Je suis une amoureuse inconditionnelle de l'été. Quand tout le monde se plaint de la chaleur écrasante, je me tais, mais je ne compatis pas (désolée, mais c'est comme ça). Parce que je supporte mieux la canicule que le froid, et ce depuis toujours. Je me souviens des longs hivers de mon enfance qui me destroyaient la peau. Dartres, gerçures, jambes bleues, mains crevassées, engelures : il ne manquait rien au tableau (à « ma panoplie de pantin déglingué », comme dirait HFT !). Mon corps devenait, dès les premiers frimas, le réceptacle de toutes sortes d'emmerdements qui, en plus de me gâcher la vie, compliquaient passablement celle de ma mère, laquelle ne savait plus à quel pharmacien se vouer pour venir à bout de mes misères cutanées. Oui, à défaut de saint dans le coin, un pharmacien, c'était encore ce qu'il y avait de mieux ! Mais aucun ne trouva le remède miracle, il fallait simplement attendre le printemps. Je faisais une overdose d'hiver, il me sortait par tous les pores de la peau, que voulez-vous !

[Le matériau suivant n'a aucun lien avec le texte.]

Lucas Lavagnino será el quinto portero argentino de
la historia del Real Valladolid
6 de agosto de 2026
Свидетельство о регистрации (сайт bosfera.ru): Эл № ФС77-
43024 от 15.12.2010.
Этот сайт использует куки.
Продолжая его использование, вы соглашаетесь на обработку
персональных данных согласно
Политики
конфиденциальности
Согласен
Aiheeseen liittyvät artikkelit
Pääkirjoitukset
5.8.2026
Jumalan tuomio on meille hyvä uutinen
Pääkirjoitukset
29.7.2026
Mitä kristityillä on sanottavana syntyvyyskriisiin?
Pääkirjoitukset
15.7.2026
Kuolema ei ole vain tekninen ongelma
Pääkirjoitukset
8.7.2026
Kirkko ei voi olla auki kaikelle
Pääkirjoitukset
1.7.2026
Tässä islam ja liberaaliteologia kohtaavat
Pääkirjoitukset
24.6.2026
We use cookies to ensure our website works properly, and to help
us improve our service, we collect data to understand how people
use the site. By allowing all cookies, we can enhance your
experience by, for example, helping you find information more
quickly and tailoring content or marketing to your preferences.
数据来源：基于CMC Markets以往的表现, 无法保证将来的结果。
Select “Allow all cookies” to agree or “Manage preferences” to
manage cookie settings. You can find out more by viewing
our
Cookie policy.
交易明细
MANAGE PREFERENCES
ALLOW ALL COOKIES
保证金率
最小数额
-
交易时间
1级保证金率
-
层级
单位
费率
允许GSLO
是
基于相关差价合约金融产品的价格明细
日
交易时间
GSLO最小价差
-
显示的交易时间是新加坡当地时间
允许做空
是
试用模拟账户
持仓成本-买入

Aujourd'hui encore, je déteste le froid. À l'heure où j'écris ces mots, l'automne a piégé les derniers lambeaux de l'été, et nous voilà plongés (prématurément) dans ce que Baudelaire appelait les « froides ténèbres ». « Adieu, vive clarté de nos étés trop courts ! » : comme j'ai aimé ce vers et comme je l'aime encore !

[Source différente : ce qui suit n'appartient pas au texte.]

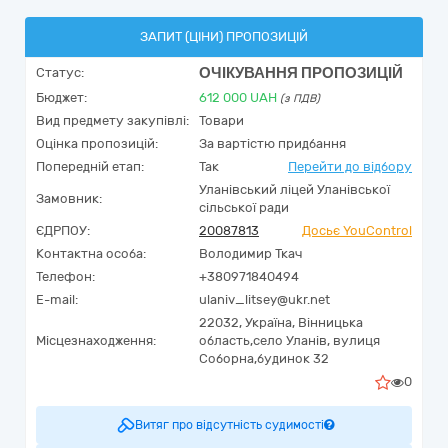
ЗАПИТ (ЦІНИ) ПРОПОЗИЦІЙ
ОЧІКУВАННЯ ПРОПОЗИЦІЙ
Статус:
Бюджет:
612 000
UAH
(з ПДВ)
Вид предмету закупівлі:
Товари
Оцінка пропозицій:
За вартістю придбання
Попередній етап:
Так
Перейти до відбору
Уланівський ліцей Уланівської
Замовник:
сільської ради
ЄДРПОУ:
20087813
Досьє YouControl
Контактна особа:
Володимир Ткач
Телефон:
+380971840494
E-mail:
ulaniv_litsey@ukr.net
22032,
Україна
,
Вінницька
Місцезнаходження:
область,
село Уланів,
вулиця
Соборна,будинок 32
0
Витяг про відсутність судимості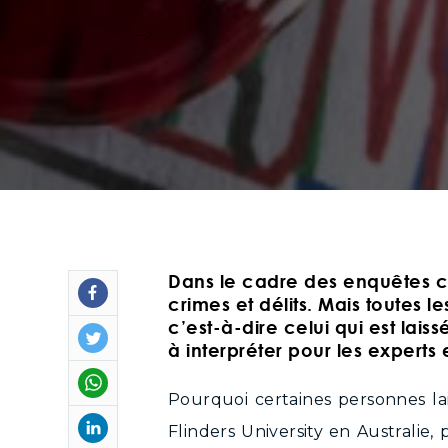
-->
Dans le cadre des enquêtes cri
crimes et délits. Mais toutes l
c’est-à-dire celui qui est lai
à interpréter pour les experts
Pourquoi certaines personnes la
Flinders University en Australie,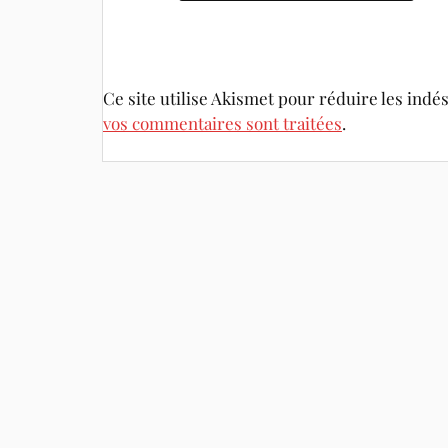
Ce site utilise Akismet pour réduire les indé
vos commentaires sont traitées
.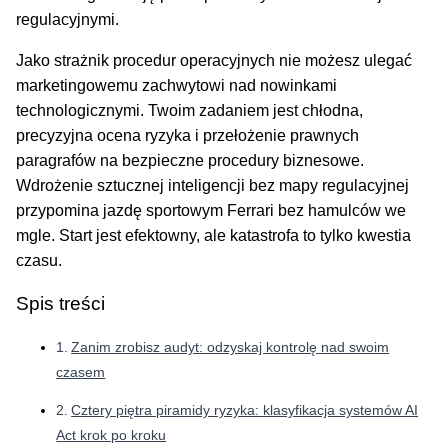
regulacyjnymi.
Jako strażnik procedur operacyjnych nie możesz ulegać
marketingowemu zachwytowi nad nowinkami
technologicznymi. Twoim zadaniem jest chłodna,
precyzyjna ocena ryzyka i przełożenie prawnych
paragrafów na bezpieczne procedury biznesowe.
Wdrożenie sztucznej inteligencji bez mapy regulacyjnej
przypomina jazdę sportowym Ferrari bez hamulców we
mgle. Start jest efektowny, ale katastrofa to tylko kwestia
czasu.
Spis treści
Zanim zrobisz audyt: odzyskaj kontrolę nad swoim
czasem
Cztery piętra piramidy ryzyka: klasyfikacja systemów AI
Act krok po kroku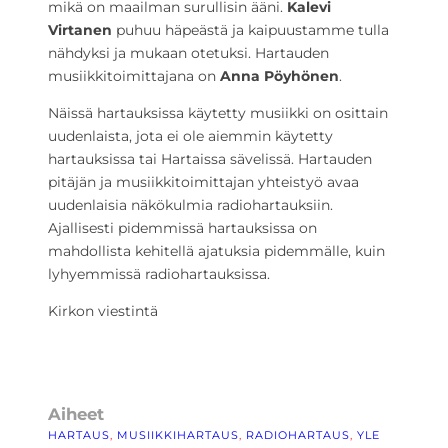
mikä on maailman surullisin ääni.
Kalevi
Virtanen
puhuu häpeästä ja kaipuustamme tulla
nähdyksi ja mukaan otetuksi. Hartauden
musiikkitoimittajana on
Anna Pöyhönen
.
Näissä hartauksissa käytetty musiikki on osittain
uudenlaista, jota ei ole aiemmin käytetty
hartauksissa tai Hartaissa sävelissä. Hartauden
pitäjän ja musiikkitoimittajan yhteistyö avaa
uudenlaisia näkökulmia radiohartauksiin.
Ajallisesti pidemmissä hartauksissa on
mahdollista kehitellä ajatuksia pidemmälle, kuin
lyhyemmissä radiohartauksissa.
Kirkon viestintä
Aiheet
HARTAUS
, 
MUSIIKKIHARTAUS
, 
RADIOHARTAUS
, 
YLE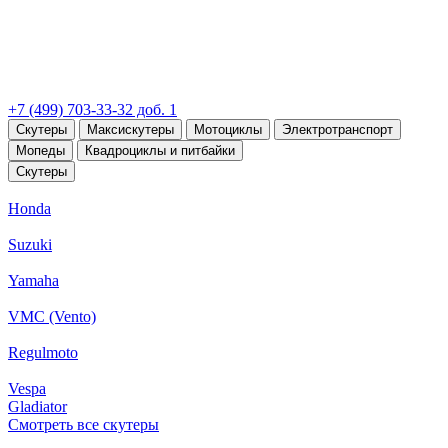
+7 (499) 703-33-32 доб. 1
Скутеры
Максискутеры
Мотоциклы
Электротранспорт
Мопеды
Квадроциклы и питбайки
Скутеры
Honda
Suzuki
Yamaha
VMC (Vento)
Regulmoto
Vespa
Gladiator
Смотреть все скутеры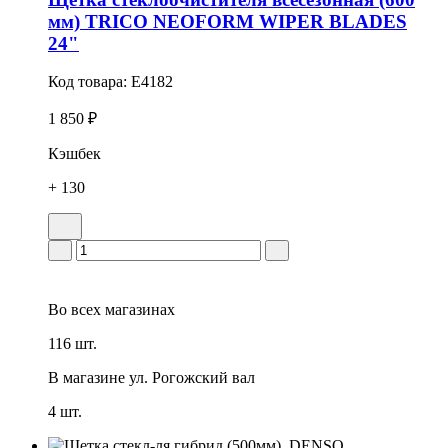
мм) TRICO NEOFORM WIPER BLADES
24"
Код товара:
E4182
1 850 ₽
Кэшбек
+ 130
Во всех
магазинах
116 шт.
В магазине
ул. Рогожский вал
4 шт.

Entre novembre et février, je m'adonne comme une perdue au sentiment que je connais le mieux depuis ma naissance : la mélancolie. Celle-là même que je perçus, il y a trente ans, dans l'œuvre de Thiéfaine et qui, sans tout à fait guérir la mienne, lui fit comme un baume, un petit coussin moelleux où reposer ses longues fatigues. Franchement, ce n'est pas rien quand on pense à la difficulté de l'entreprise, ma mélancolie étant plutôt du genre coriace. Chemin faisant avec les chansons d'HFT vissées dans le cœur (il en sera ainsi jusqu'à mon dernier souffle, vous dis-je), j'appris soudain – et ce fut une révélation – qu'on pouvait apprivoiser la mélancolie et aller, une fois atteinte une familiarité extrême avec ses arcanes, jusqu'à lui donner un petit nom, en signe d'affection peut-être : « mélanco ». Comme ce mot sonne mieux encore que celui dont il est le diminutif ! Comme il claque !

Alors oui, je déteste l'hiver. Comme je déteste aussi son antichambre, l'automne. Ces feuilles qui tombent en pagaille sur un sol boueux, ça me fiche un de ces cafards ! Ma ruelle des morts personnelle est pleine d'êtres chers qui ont rendu les armes en automne ou en hiver. Un truc de dingue. Ma mère en février. Mon père en septembre. Mon grand-père maternel en janvier. Ma grand-mère maternelle en novembre. C'est à ne plus savoir si c'est moi qui déteste l'automne et l'hiver, ou l'inverse !

Cependant (parce qu'il y a toujours un « cependant », même dans les situations les plus merdiques), je reconnais une qualité à ces deux saisons maudites : elles s'accordent parfaitement avec les chansons de Thiéfaine. Prenez Camélia huile sur toile, par exemple, et écoutez ça en voiture par un soir de novembre. Regardez le paysage défiler dans les brumes automnales, au moment où le soleil qui ne réchauffe plus personne va sombrer, et vous saurez alors ce qu'est « ce vieux Nord toujours frileux ». Car c'est là que la « galeuse féerie des crépuscules d'automne » offrira sa pleine mesure. Prenez ensuite Les fastes de la solitude, en plein cœur de l'hiver cette fois. De préférence un jour où il a neigé. De préférence au crépuscule, là aussi. Et laissez-vous envoûter par les indéniables charmes d'un « panorama lunaire aux délicieuses lenteurs de cortège funéraire ». Contemplez, au-dessus de votre tête, « l'ivresse glacée d'un ciel de neige ». Vous avez l'image ? Moi oui. Parce que c'est du vécu.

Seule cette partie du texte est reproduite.